The corpse fires burned everywhere and did not stop burning.”
About 270 years after the “Iliad,” or thereabouts, plague is the centerpiece of two great classical Athenian works: Sophocles’s “Oedipus the King” and Book 2 of Thucydides’s “History of the Peloponnesian War.”
Thucydides (circa 460–400 B.C.) and Sophocles (490–406 B.C.) would have known one another in Athens, although it is hard to say much more than that for a lack of evidence. The two works mentioned above were produced at about the same time. The play “Oedipus” was probably produced about 429 B.C., and the plague of Athens occurred in 430–426 B.C.
Thucydides writes prose, not verse (as Homer and Sophocles do), and he worked in the comparatively new field of “history” (meaning “enquiry” or “research” in Greek). His focus was the Peloponnesian War fought between Athens and Sparta, and their respective allies, between 431 and 404 B.C.
Thucydides’s description of the plague that struck Athens in 430 B.C. is one of the great passages of Greek literature. One of the remarkable things about it is how focused it is on the general social response to the pestilence, both those who died from it and those who survived.
A Health Crisis
The description of the plague immediately follows on from Thucydides’s renowned account of Pericles’s Funeral Oration. (It is important that Pericles died of the plague in 429 B.C., whereas Thucydides caught it but survived.)
Thucydides gives a general account of the early stages of the plague—its likely origins in North Africa, its spread in the wider regions of Athens, the struggles of the doctors to deal with it, and the high mortality rate of the doctors themselves.
Nothing seemed to ameliorate the crisis—not medical knowledge or other forms of learning, nor prayers or oracles. Indeed, “in the end, people were so overcome by their sufferings that they paid no further attention to such things.”
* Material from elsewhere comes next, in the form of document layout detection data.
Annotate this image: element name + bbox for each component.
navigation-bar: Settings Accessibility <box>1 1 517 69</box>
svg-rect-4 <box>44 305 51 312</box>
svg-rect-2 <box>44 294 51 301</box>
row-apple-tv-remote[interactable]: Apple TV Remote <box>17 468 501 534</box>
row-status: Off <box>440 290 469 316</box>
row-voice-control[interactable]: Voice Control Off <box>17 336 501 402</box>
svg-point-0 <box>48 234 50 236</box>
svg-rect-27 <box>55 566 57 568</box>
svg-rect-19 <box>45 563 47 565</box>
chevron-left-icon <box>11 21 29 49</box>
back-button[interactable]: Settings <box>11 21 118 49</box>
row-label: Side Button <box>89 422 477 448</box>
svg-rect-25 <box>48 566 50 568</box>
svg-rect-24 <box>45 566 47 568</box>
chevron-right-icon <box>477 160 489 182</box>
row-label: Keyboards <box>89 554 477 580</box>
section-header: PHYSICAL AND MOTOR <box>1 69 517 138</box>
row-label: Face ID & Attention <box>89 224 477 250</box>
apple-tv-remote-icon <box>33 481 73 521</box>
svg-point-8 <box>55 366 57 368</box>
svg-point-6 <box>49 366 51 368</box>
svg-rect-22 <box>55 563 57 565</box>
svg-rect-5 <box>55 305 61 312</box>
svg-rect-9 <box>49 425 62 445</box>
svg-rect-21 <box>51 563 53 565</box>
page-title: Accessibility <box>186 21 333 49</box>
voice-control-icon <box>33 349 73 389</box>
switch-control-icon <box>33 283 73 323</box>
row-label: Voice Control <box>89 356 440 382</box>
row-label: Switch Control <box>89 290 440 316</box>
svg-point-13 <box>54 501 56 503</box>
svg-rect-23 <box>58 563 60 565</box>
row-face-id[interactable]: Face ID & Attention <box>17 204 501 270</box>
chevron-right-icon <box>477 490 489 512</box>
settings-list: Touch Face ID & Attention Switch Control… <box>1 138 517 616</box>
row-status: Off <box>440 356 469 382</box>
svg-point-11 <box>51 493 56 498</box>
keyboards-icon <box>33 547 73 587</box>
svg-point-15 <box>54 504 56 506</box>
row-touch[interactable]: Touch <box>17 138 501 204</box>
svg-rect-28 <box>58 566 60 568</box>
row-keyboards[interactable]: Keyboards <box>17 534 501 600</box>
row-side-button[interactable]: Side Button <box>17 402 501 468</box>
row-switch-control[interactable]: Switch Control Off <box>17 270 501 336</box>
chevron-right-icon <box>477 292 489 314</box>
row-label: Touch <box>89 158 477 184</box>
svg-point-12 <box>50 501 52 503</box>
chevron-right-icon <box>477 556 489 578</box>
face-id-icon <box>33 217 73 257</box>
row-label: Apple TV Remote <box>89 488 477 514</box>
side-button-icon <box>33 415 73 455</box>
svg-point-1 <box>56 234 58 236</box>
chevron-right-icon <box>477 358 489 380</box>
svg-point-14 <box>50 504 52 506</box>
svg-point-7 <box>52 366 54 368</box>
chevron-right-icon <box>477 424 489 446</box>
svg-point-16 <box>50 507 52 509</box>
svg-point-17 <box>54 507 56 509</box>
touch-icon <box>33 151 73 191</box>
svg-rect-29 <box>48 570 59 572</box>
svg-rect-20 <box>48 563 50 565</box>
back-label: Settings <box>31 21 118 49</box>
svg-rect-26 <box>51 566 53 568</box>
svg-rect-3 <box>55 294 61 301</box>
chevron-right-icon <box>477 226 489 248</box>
He describes the symptoms in some detail—the burning feeling of sufferers, stomachaches and vomiting, the desire to be totally naked without any linen resting on the body itself, the insomnia and the restlessness.
The next stage, after seven or eight days if people survived that long, saw the pestilence descend to the bowels and other parts of the body—genitals, fingers, and toes. Some people even went blind.
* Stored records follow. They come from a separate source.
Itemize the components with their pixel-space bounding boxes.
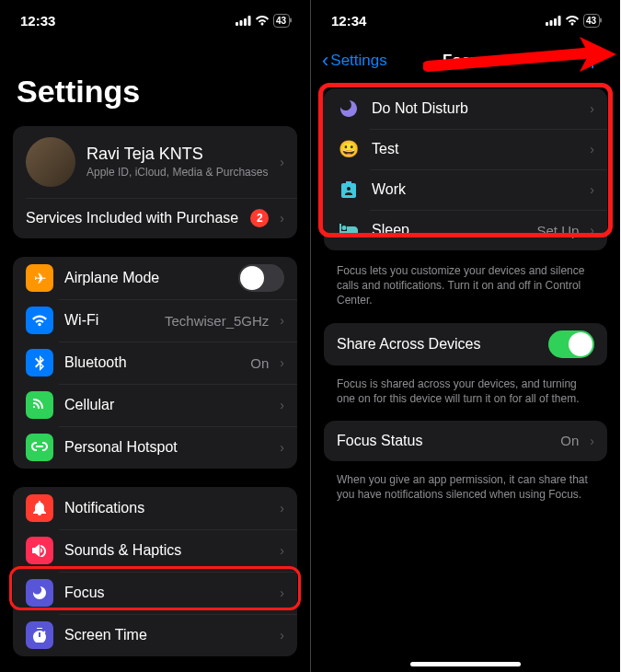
focus-status-row[interactable]: Focus Status On ›	[324, 421, 607, 461]
status-right: 43	[236, 14, 290, 28]
bluetooth-value: On	[250, 355, 269, 371]
chevron-right-icon: ›	[280, 398, 284, 412]
hotspot-icon	[26, 434, 53, 461]
chevron-right-icon: ›	[280, 355, 284, 370]
apple-id-sub: Apple ID, iCloud, Media & Purchases	[86, 166, 269, 180]
focus-scroll[interactable]: Do Not Disturb › 😀 Test › Work ›	[311, 81, 620, 672]
airplane-label: Airplane Mode	[64, 270, 227, 286]
screentime-label: Screen Time	[64, 627, 269, 643]
bluetooth-row[interactable]: Bluetooth On ›	[13, 342, 297, 384]
moon-icon	[337, 100, 361, 117]
add-focus-button[interactable]: ＋	[576, 43, 609, 78]
airplane-icon: ✈︎	[26, 264, 53, 292]
notifications-label: Notifications	[64, 500, 269, 516]
sleep-row[interactable]: Sleep Set Up ›	[324, 210, 607, 250]
sleep-value: Set Up	[536, 223, 579, 238]
chevron-right-icon: ›	[280, 155, 284, 169]
bluetooth-label: Bluetooth	[64, 354, 239, 371]
phone-settings-root: 12:33 43 Settings Ravi Teja KNTS Apple I…	[0, 0, 310, 672]
focus-status-label: Focus Status	[337, 433, 549, 449]
network-group: ✈︎ Airplane Mode Wi-Fi Techwiser_5GHz › …	[13, 257, 297, 469]
hotspot-row[interactable]: Personal Hotspot ›	[13, 426, 297, 469]
wifi-icon	[26, 307, 53, 334]
status-time: 12:33	[20, 13, 55, 29]
notifications-row[interactable]: Notifications ›	[13, 487, 297, 529]
chevron-right-icon: ›	[280, 313, 284, 328]
wifi-icon	[255, 15, 270, 26]
status-time: 12:34	[331, 13, 366, 29]
navbar: ‹ Settings Focus ＋	[311, 41, 620, 81]
chevron-right-icon: ›	[590, 182, 594, 197]
focus-footer1: Focus lets you customize your devices an…	[324, 258, 607, 323]
status-right: 43	[546, 14, 600, 28]
chevron-right-icon: ›	[590, 101, 594, 116]
focus-list-wrapper: Do Not Disturb › 😀 Test › Work ›	[324, 88, 607, 250]
prefs-group: Notifications › Sounds & Haptics › Focus…	[13, 487, 297, 656]
wifi-icon	[565, 15, 580, 26]
focus-row[interactable]: Focus ›	[13, 572, 297, 614]
back-button[interactable]: ‹ Settings	[322, 49, 387, 73]
page-title: Settings	[0, 41, 310, 126]
test-row[interactable]: 😀 Test ›	[324, 129, 607, 169]
cellular-signal-icon	[236, 16, 251, 26]
test-label: Test	[372, 141, 579, 157]
apple-id-row[interactable]: Ravi Teja KNTS Apple ID, iCloud, Media &…	[13, 126, 297, 198]
badge-id-icon	[337, 181, 361, 198]
chevron-left-icon: ‹	[322, 49, 328, 73]
share-toggle[interactable]	[548, 330, 594, 358]
focus-label: Focus	[64, 585, 269, 601]
chevron-right-icon: ›	[590, 223, 594, 238]
focus-status-group: Focus Status On ›	[324, 421, 607, 461]
settings-scroll[interactable]: Ravi Teja KNTS Apple ID, iCloud, Media &…	[0, 126, 310, 672]
share-row[interactable]: Share Across Devices	[324, 323, 607, 365]
work-label: Work	[372, 181, 579, 198]
work-row[interactable]: Work ›	[324, 169, 607, 210]
svg-rect-2	[244, 18, 247, 26]
chevron-right-icon: ›	[280, 543, 284, 558]
bed-icon	[337, 224, 361, 237]
battery-icon: 43	[273, 14, 290, 28]
share-label: Share Across Devices	[337, 336, 537, 353]
sounds-row[interactable]: Sounds & Haptics ›	[13, 529, 297, 572]
focus-list-group: Do Not Disturb › 😀 Test › Work ›	[324, 88, 607, 250]
phone-focus-settings: 12:34 43 ‹ Settings Focus ＋	[310, 0, 620, 672]
svg-rect-3	[247, 16, 250, 26]
home-indicator	[410, 662, 521, 666]
sleep-label: Sleep	[372, 222, 525, 238]
dnd-label: Do Not Disturb	[372, 100, 579, 117]
chevron-right-icon: ›	[280, 211, 284, 226]
avatar	[26, 137, 75, 187]
cellular-label: Cellular	[64, 397, 269, 413]
cellular-row[interactable]: Cellular ›	[13, 384, 297, 426]
prefs-wrapper: Notifications › Sounds & Haptics › Focus…	[13, 487, 297, 656]
cellular-signal-icon	[546, 16, 561, 26]
screentime-icon	[26, 621, 53, 649]
dnd-row[interactable]: Do Not Disturb ›	[324, 88, 607, 129]
wifi-label: Wi-Fi	[64, 312, 154, 329]
airplane-toggle[interactable]	[238, 264, 284, 292]
chevron-right-icon: ›	[280, 628, 284, 643]
wifi-value: Techwiser_5GHz	[165, 313, 269, 329]
chevron-right-icon: ›	[280, 585, 284, 600]
status-bar: 12:33 43	[0, 0, 310, 41]
wifi-row[interactable]: Wi-Fi Techwiser_5GHz ›	[13, 299, 297, 342]
services-row[interactable]: Services Included with Purchase 2 ›	[13, 198, 297, 238]
battery-level: 43	[586, 16, 596, 26]
battery-level: 43	[276, 16, 286, 26]
svg-rect-11	[558, 16, 560, 26]
svg-rect-9	[549, 20, 552, 26]
apple-id-name: Ravi Teja KNTS	[86, 145, 269, 164]
chevron-right-icon: ›	[590, 142, 594, 156]
back-label: Settings	[330, 52, 386, 70]
apple-id-group: Ravi Teja KNTS Apple ID, iCloud, Media &…	[13, 126, 297, 238]
focus-moon-icon	[26, 579, 53, 607]
airplane-row[interactable]: ✈︎ Airplane Mode	[13, 257, 297, 299]
svg-rect-1	[239, 20, 242, 26]
sounds-label: Sounds & Haptics	[64, 542, 269, 559]
screentime-row[interactable]: Screen Time ›	[13, 614, 297, 656]
services-badge: 2	[250, 209, 269, 227]
chevron-right-icon: ›	[280, 501, 284, 516]
sounds-icon	[26, 537, 53, 564]
svg-rect-8	[546, 22, 548, 26]
svg-rect-0	[236, 22, 238, 26]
“Words indeed fail one when one tries to give a general picture of this disease; and as for the sufferings of individuals, they seemed almost beyond the capacity of human nature to endure.”
Those with strong constitutions survived no better than the weak.
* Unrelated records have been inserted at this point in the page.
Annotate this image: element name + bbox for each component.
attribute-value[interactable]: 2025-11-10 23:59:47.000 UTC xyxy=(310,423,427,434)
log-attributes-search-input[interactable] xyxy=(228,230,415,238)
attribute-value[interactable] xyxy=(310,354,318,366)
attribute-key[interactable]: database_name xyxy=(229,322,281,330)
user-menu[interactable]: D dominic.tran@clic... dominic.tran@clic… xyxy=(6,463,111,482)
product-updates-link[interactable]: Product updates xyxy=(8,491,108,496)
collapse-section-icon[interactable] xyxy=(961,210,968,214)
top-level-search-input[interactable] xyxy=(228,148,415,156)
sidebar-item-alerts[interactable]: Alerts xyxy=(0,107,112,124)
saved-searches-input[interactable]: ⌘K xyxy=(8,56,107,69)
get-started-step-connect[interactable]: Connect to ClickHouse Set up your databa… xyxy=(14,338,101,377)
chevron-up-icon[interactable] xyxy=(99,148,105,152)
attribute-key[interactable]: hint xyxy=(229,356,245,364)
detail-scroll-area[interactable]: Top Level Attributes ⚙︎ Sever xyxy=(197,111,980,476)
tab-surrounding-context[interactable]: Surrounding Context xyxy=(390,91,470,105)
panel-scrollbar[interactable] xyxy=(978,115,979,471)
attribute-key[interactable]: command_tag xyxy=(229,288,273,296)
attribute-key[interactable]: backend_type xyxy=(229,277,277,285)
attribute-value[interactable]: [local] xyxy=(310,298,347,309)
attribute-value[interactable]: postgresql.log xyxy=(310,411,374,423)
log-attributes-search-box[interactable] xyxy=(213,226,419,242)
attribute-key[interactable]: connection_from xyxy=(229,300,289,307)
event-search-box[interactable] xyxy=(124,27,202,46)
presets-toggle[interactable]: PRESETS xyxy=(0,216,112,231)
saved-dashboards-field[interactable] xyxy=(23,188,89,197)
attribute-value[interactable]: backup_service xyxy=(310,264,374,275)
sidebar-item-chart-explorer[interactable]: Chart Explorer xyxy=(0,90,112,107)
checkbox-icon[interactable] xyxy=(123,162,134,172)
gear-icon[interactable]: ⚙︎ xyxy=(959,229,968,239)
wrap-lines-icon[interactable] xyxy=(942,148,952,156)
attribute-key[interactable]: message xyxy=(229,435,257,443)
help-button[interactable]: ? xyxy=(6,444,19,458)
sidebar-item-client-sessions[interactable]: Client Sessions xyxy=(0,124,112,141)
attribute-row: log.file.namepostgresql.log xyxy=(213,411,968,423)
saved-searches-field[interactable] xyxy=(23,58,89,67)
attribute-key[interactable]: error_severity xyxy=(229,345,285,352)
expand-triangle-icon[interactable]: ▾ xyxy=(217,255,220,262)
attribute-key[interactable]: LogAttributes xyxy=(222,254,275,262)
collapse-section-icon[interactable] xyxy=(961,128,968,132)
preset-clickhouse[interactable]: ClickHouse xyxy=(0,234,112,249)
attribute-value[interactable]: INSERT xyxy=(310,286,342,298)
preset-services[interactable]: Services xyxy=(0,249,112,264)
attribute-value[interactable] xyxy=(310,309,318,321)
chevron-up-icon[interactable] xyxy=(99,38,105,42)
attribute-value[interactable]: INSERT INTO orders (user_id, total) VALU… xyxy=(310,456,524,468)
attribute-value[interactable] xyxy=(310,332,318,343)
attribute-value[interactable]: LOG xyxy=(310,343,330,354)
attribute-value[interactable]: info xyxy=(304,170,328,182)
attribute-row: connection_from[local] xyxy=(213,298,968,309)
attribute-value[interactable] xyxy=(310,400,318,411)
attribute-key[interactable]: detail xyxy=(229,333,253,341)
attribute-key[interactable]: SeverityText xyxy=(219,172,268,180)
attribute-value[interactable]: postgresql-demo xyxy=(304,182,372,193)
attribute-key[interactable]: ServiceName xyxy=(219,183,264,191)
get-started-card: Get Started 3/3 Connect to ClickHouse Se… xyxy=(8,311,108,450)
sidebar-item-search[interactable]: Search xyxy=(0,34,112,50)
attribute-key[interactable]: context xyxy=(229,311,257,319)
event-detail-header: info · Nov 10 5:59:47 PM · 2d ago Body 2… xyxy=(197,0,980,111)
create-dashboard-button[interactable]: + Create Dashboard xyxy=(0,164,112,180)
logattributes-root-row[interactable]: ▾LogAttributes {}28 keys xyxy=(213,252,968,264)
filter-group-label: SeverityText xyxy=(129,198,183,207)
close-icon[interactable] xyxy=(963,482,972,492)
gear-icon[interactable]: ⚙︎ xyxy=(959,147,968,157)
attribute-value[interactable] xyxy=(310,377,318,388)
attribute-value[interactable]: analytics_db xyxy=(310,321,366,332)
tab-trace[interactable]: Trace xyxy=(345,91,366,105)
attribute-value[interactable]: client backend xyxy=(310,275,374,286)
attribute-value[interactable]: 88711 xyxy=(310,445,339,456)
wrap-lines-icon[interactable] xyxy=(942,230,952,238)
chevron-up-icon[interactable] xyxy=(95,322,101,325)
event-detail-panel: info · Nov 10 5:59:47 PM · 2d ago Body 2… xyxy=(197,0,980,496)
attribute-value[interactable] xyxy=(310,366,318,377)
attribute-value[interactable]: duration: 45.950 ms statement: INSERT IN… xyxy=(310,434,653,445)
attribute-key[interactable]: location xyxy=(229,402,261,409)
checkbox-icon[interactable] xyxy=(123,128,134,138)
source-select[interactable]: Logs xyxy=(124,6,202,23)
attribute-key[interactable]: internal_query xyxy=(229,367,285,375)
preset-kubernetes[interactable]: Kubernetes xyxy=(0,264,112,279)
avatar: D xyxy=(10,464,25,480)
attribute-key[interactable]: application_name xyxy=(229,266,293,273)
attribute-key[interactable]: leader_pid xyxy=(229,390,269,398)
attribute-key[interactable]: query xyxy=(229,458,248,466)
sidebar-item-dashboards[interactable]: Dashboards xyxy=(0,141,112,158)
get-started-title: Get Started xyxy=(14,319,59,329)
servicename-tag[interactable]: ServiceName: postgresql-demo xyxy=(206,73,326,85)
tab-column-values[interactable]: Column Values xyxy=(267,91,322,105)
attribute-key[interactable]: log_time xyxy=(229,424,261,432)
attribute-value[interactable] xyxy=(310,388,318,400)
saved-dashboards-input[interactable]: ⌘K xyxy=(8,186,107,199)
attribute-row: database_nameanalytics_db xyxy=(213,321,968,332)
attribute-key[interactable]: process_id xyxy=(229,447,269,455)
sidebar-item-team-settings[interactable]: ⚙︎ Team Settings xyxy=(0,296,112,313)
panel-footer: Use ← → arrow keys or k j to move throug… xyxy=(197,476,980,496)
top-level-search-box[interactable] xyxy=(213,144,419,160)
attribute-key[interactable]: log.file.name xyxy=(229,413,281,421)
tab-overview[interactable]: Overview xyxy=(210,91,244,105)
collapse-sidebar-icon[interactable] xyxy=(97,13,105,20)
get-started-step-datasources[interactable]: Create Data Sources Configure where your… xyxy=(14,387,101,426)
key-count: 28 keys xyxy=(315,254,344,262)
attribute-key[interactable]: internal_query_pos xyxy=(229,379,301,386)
“The most terrible thing was the despair into which people fell when they realized that they had caught the plague; for they would immediately adopt an attitude of utter hopelessness, and by giving in in this way, would lose their powers of resistance.”
Lastly, Thucydides focuses on the breakdown in traditional values where self-indulgence replaced honor, where there existed no fear of god or man.
“As for offences against human law, no one expected to live long enough to be brought to trial and punished: Instead everyone felt that a far heavier sentence had been passed on him.”
The whole description of the plague in Book 2 lasts only for about five pages, although it seems longer.
The first outbreak of plague lasted two years, whereupon it struck a second time, although with less virulence. When Thucydides picks up very briefly the thread of the plague a little bit later (3.87), he provides numbers of the deceased: 4,400 hoplites (citizen-soldiers), 300 cavalrymen, and an unknown number of ordinary people.
Nothing did the Athenians so much harm as this, for so reduced their strength for war.
A Modern Lens
Modern scholars argue over the science of it all, not the least because Thucydides offers a generous amount of detail of the symptoms.
Epidemic typhus and smallpox are most favored, but about 30 different diseases have been posited.
Thucydides offers us a narrative of a pestilence that is different in all kinds of ways from what we face.
The lessons that we learn from the coronavirus crisis will come from our own experiences of it, not from reading Thucydides. But these are not mutually exclusive. Thucydides offers us a description of a city-state in crisis that is as poignant and powerful now, as it was in 430 B.C.